- _Data for this task_:
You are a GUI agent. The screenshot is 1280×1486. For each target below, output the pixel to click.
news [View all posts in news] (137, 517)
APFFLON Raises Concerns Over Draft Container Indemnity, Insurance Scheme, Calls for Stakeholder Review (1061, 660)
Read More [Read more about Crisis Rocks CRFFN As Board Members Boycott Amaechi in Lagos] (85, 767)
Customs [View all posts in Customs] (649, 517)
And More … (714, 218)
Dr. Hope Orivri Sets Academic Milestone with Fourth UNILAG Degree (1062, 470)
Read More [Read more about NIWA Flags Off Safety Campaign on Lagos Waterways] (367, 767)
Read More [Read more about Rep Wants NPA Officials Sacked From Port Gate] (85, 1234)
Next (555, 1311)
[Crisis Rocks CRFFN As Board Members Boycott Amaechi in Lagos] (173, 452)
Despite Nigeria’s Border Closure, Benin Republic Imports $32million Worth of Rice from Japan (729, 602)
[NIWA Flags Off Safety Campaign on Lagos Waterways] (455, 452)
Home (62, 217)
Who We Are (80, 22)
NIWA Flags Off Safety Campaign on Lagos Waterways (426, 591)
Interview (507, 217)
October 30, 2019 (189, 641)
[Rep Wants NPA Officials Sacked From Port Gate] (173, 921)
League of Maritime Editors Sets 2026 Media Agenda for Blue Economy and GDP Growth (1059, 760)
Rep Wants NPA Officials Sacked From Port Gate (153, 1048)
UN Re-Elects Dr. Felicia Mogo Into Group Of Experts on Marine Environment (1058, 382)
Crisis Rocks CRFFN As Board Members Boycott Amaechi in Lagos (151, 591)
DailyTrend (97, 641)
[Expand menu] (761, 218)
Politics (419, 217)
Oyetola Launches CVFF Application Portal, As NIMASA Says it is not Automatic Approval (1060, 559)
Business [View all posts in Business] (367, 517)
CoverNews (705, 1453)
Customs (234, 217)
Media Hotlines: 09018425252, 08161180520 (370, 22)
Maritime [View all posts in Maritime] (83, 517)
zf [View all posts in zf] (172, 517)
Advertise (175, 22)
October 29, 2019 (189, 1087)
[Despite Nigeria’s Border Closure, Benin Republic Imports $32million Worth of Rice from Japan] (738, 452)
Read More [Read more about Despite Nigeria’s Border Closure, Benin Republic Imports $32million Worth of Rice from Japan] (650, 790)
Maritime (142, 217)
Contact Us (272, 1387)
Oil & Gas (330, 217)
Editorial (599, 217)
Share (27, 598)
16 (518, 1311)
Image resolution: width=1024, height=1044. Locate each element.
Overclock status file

---

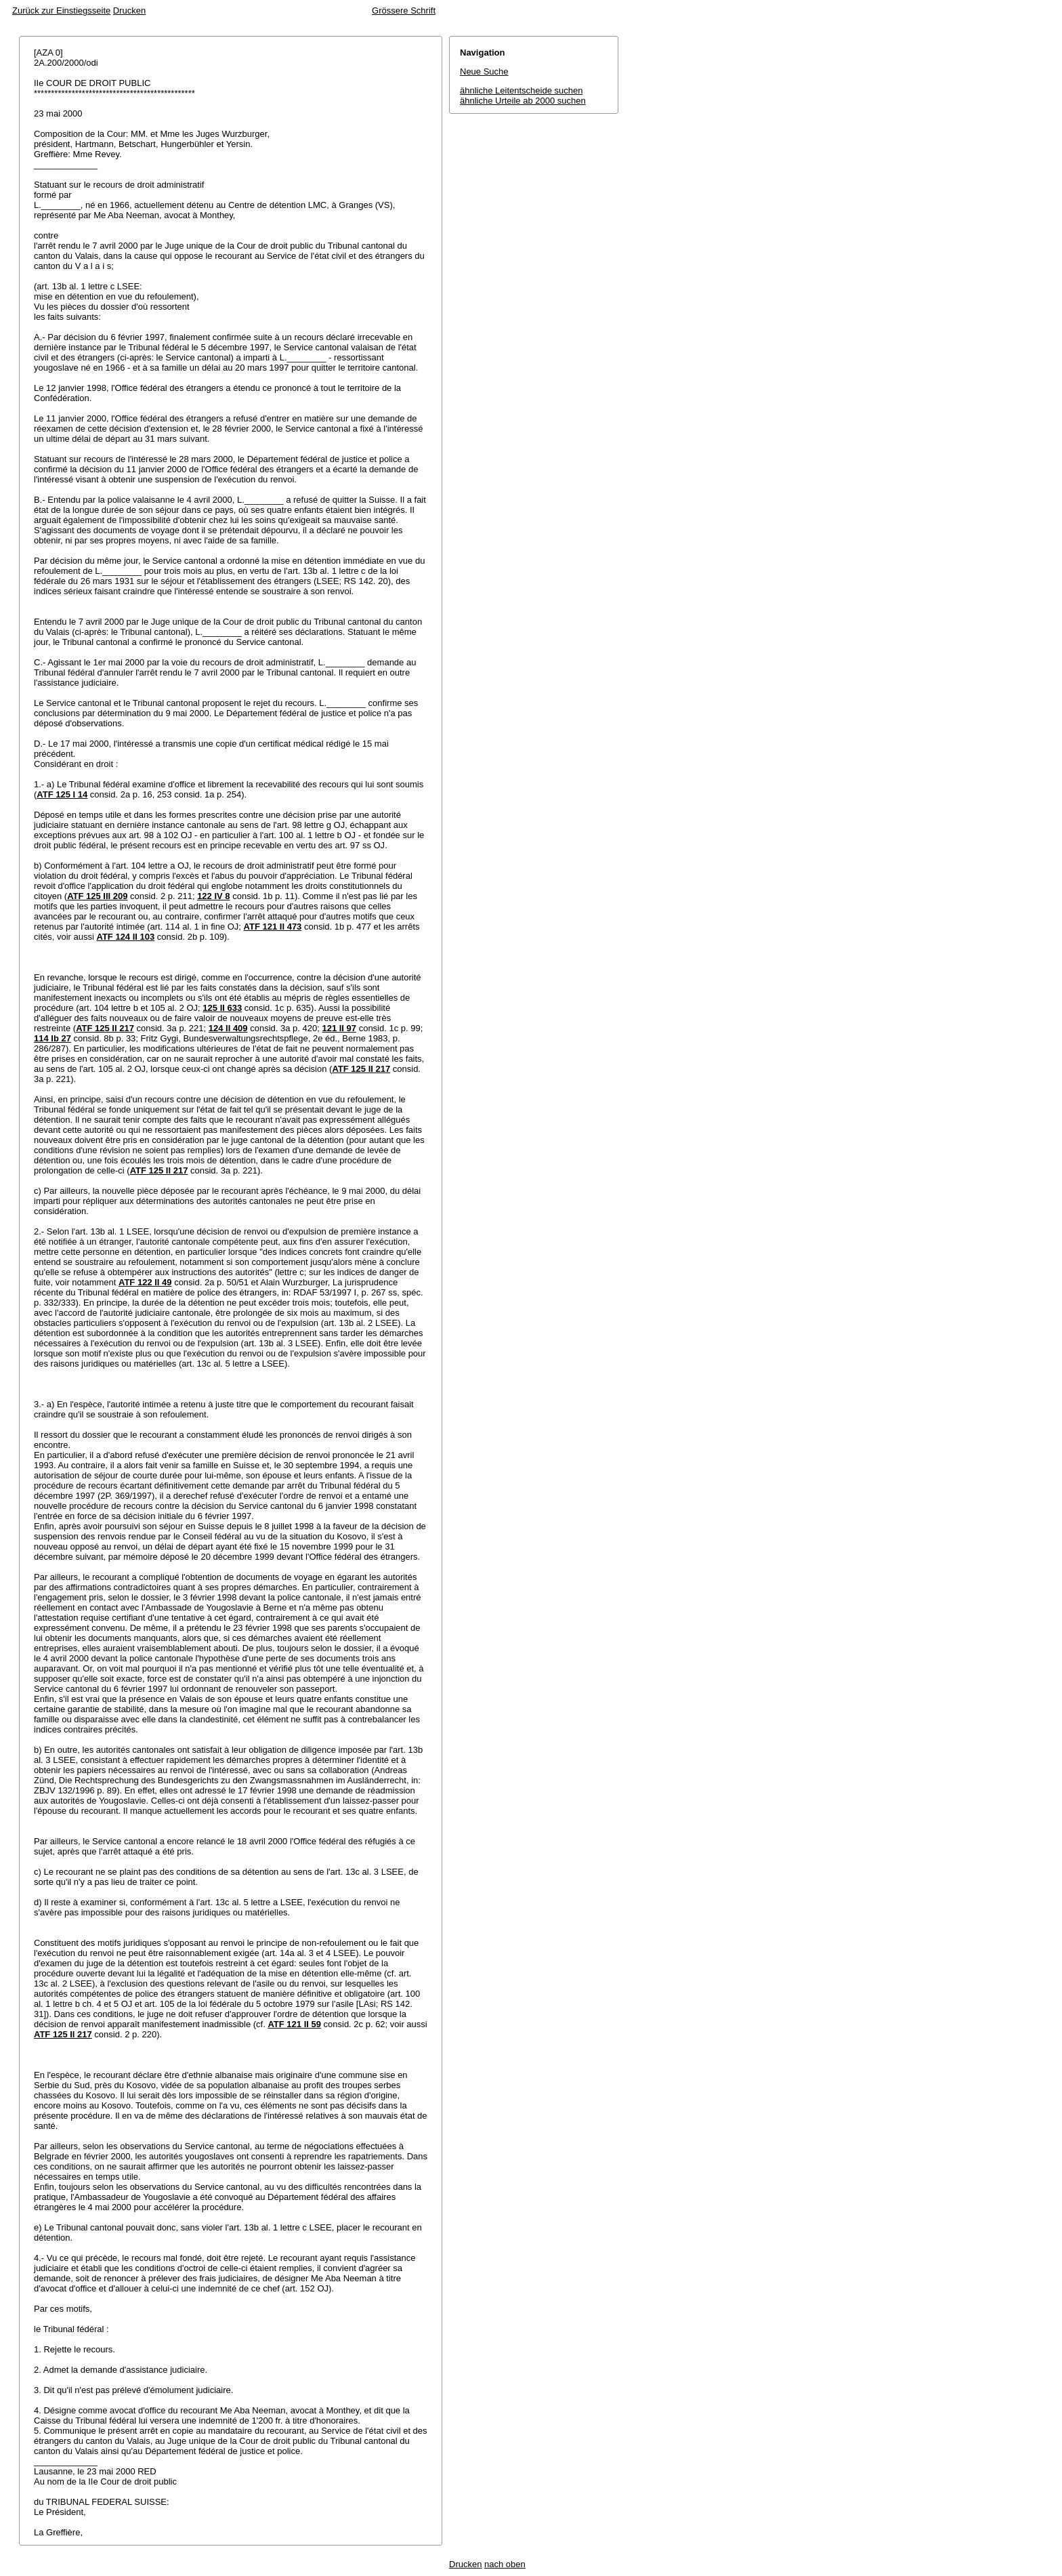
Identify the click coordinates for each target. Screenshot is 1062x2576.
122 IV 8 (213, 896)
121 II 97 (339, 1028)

- _Work instructions_: In the entries above, the lines between the one holding "UN Re-Elects Dr." and the one holding "16 (518, 1311)", inclusive, are to be printed exactly as written, and those alone.

- _Reply to the task_:
UN Re-Elects Dr. Felicia Mogo Into Group Of Experts on Marine Environment (1058, 382)
Crisis Rocks CRFFN As Board Members Boycott Amaechi in Lagos (151, 591)
DailyTrend (97, 641)
[Expand menu] (761, 218)
Politics (419, 217)
Oyetola Launches CVFF Application Portal, As NIMASA Says it is not Automatic Approval (1060, 559)
Business [View all posts in Business] (367, 517)
CoverNews (705, 1453)
Customs (234, 217)
Media Hotlines: 09018425252, 08161180520 (370, 22)
Maritime [View all posts in Maritime] (83, 517)
zf [View all posts in zf] (172, 517)
Advertise (175, 22)
October 29, 2019 (189, 1087)
[Despite Nigeria’s Border Closure, Benin Republic Imports $32million Worth of Rice from Japan] (738, 452)
Read More [Read more about Despite Nigeria’s Border Closure, Benin Republic Imports $32million Worth of Rice from Japan] (650, 790)
Maritime (142, 217)
Contact Us (272, 1387)
Oil & Gas (330, 217)
Editorial (599, 217)
Share (27, 598)
16 (518, 1311)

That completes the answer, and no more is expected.